Jacob was afraid. And he approached Esau fearfully. He sent over presents. And then he sent over his family. And then he stayed alone and prayed. Genesis 32: 24
24And Jacob was left alone; and there wrestled a man with him until the breaking of the day. 25And when he saw that he prevailed not against him, he touched the hollow of his thigh; and the hollow of Jacob’s thigh was out of joint, as he wrestled with him. 26And he said, Let me go, for the day breaketh. And he said, I will not let thee go, except thou bless me. 27And he said unto him, What is thy name? And he said, Jacob. 28And he said, Thy name shall be called no more Jacob, but Israel: for as a prince hast thou power with God and with men, and hast prevailed. 29And Jacob asked him, and said, Tell me, I pray thee, thy name. And he said, Wherefore is it that thou dost ask after my name?
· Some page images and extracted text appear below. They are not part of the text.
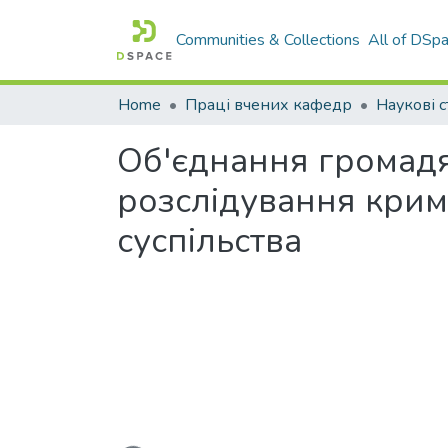
Communities & Collections
All of DSp
Home
Праці вчених кафедр
Наукові с
Об'єднання громадя
розслідування крим
суспільства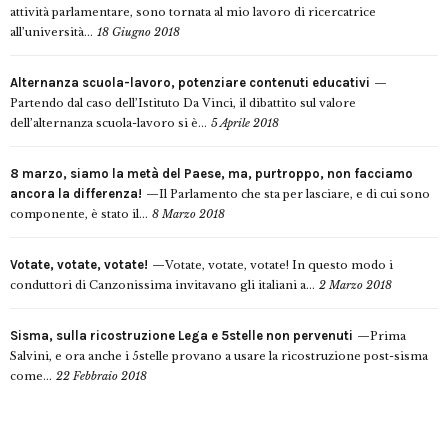
attività parlamentare, sono tornata al mio lavoro di ricercatrice
all’università...
18 Giugno 2018
Alternanza scuola-lavoro, potenziare contenuti educativi
Partendo dal caso dell’Istituto Da Vinci, il dibattito sul valore
dell’alternanza scuola-lavoro si è...
5 Aprile 2018
8 marzo, siamo la metà del Paese, ma, purtroppo, non facciamo
ancora la differenza!
Il Parlamento che sta per lasciare, e di cui sono
componente, è stato il...
8 Marzo 2018
Votate, votate, votate!
Votate, votate, votate! In questo modo i
conduttori di Canzonissima invitavano gli italiani a...
2 Marzo 2018
Sisma, sulla ricostruzione Lega e 5stelle non pervenuti
Prima
Salvini, e ora anche i 5stelle provano a usare la ricostruzione post-sisma
come...
22 Febbraio 2018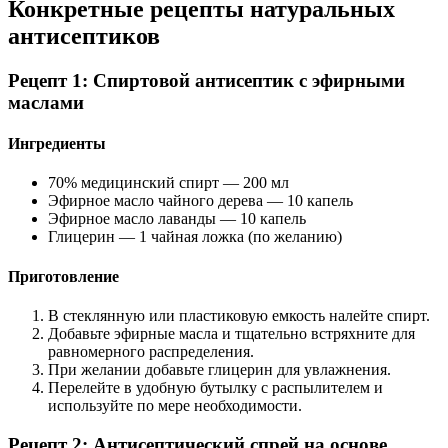
Конкретные рецепты натуральных
антисептиков
Рецепт 1: Спиртовой антисептик с эфирными
маслами
Ингредиенты
70% медицинский спирт — 200 мл
Эфирное масло чайного дерева — 10 капель
Эфирное масло лаванды — 10 капель
Глицерин — 1 чайная ложка (по желанию)
Приготовление
В стеклянную или пластиковую емкость налейте спирт.
Добавьте эфирные масла и тщательно встряхните для
равномерного распределения.
При желании добавьте глицерин для увлажнения.
Перелейте в удобную бутылку с распылителем и
используйте по мере необходимости.
Рецепт 2: Антисептический спрей на основе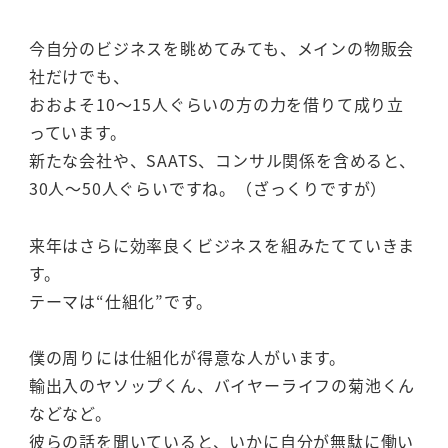
今自分のビジネスを眺めてみても、メインの物販会
社だけでも、
おおよそ10～15人ぐらいの方の力を借りて成り立
っています。
新たな会社や、SAATS、コンサル関係を含めると、
30人～50人ぐらいですね。（ざっくりですが）
来年はさらに効率良くビジネスを組みたてていきま
す。
テーマは“仕組化”です。
僕の周りには仕組化が得意な人がいます。
輸出入のヤソップくん、バイヤーライフの菊池くん
などなど。
彼らの話を聞いていると、いかに自分が無駄に働い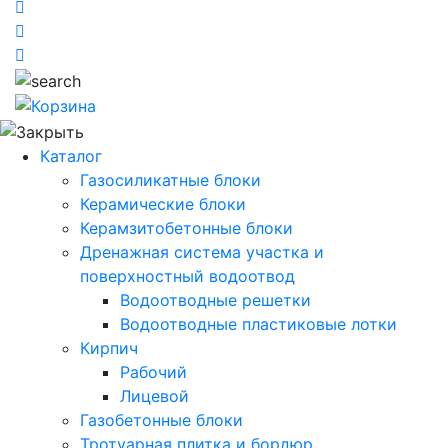
Каталог
Газосиликатные блоки
Керамические блоки
Керамзитобетонные блоки
Дренажная система участка и
поверхностный водоотвод
Водоотводные решетки
Водоотводные пластиковые лотки
Кирпич
Рабочий
Лицевой
Газобетонные блоки
Тротуарная плитка и бордюр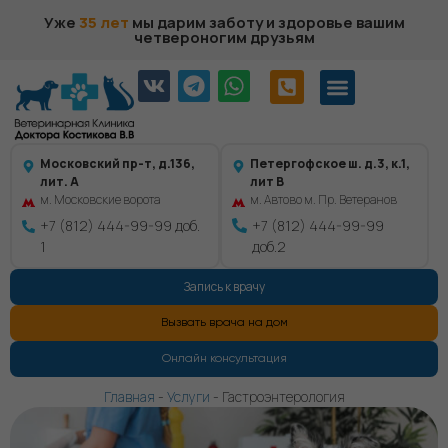
Уже
35 лет
мы дарим заботу и здоровье вашим
четвероногим друзьям
Московский пр-т, д.136,
Петергофское ш. д.3, к.1,
лит. А
лит В
м. Московские ворота
м. Автово м. Пр. Ветеранов
+7 (812) 444-99-99 доб.
+7 (812) 444-99-99
1
доб.2
Запись к врачу
Вызвать врача на дом
Онлайн консультация
Главная
-
Услуги
-
Гастроэнтерология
And he blessed him there. 30And Jacob called the name of the place Peniel: for I have seen God face to face, and my life is preserved.
This is the image that Jeremiah used to speak of the anguish of God’s people before they are delivered. They remember God’s promises, but are still afraid. They peer into the darkness, but have no light. They think back on all that has happened to them, but they have no assurance.
And yet God says they are sealed. God says they are protected. God says his angels are with them. It goes to show that you can’t trust your feelings, and what you see, and what you think. We will have to live then, as we live now, by faith alone.
But let me reiterate the important point. And I conclude with this. God remains with them. God has not abandoned them. God’s shield is above them. Jesus said, “I will never leave you nor forsake you.” “I am with you always, even unto the end of the world.” The angels will care for them and protect them, according to the promise of the Psalm. Their enemies will not triumph over them. And then will come the great final act. Then Jesus will deliver his people, as we read in Daniel 12, he will deliver them from the hand of their persecutors. The light of his glory will pierce through the darkness and the clouds of gloom and destruction and of doubt. Then they will see what Paul described in 1 Thessalonians 4,
“16For the Lord himself shall descend from heaven with a shout, with the voice of the archangel, and with the trump of God: and the dead in Christ shall rise first: 17Then we which are alive and remain shall be caught up together with them in the clouds, to meet the Lord in the air: and so shall we ever be with the Lord.”
That promise is what will get us through those dark days. That promise can sustain us now. The world is growing darker. The storm is about to break. But the day is drawing near.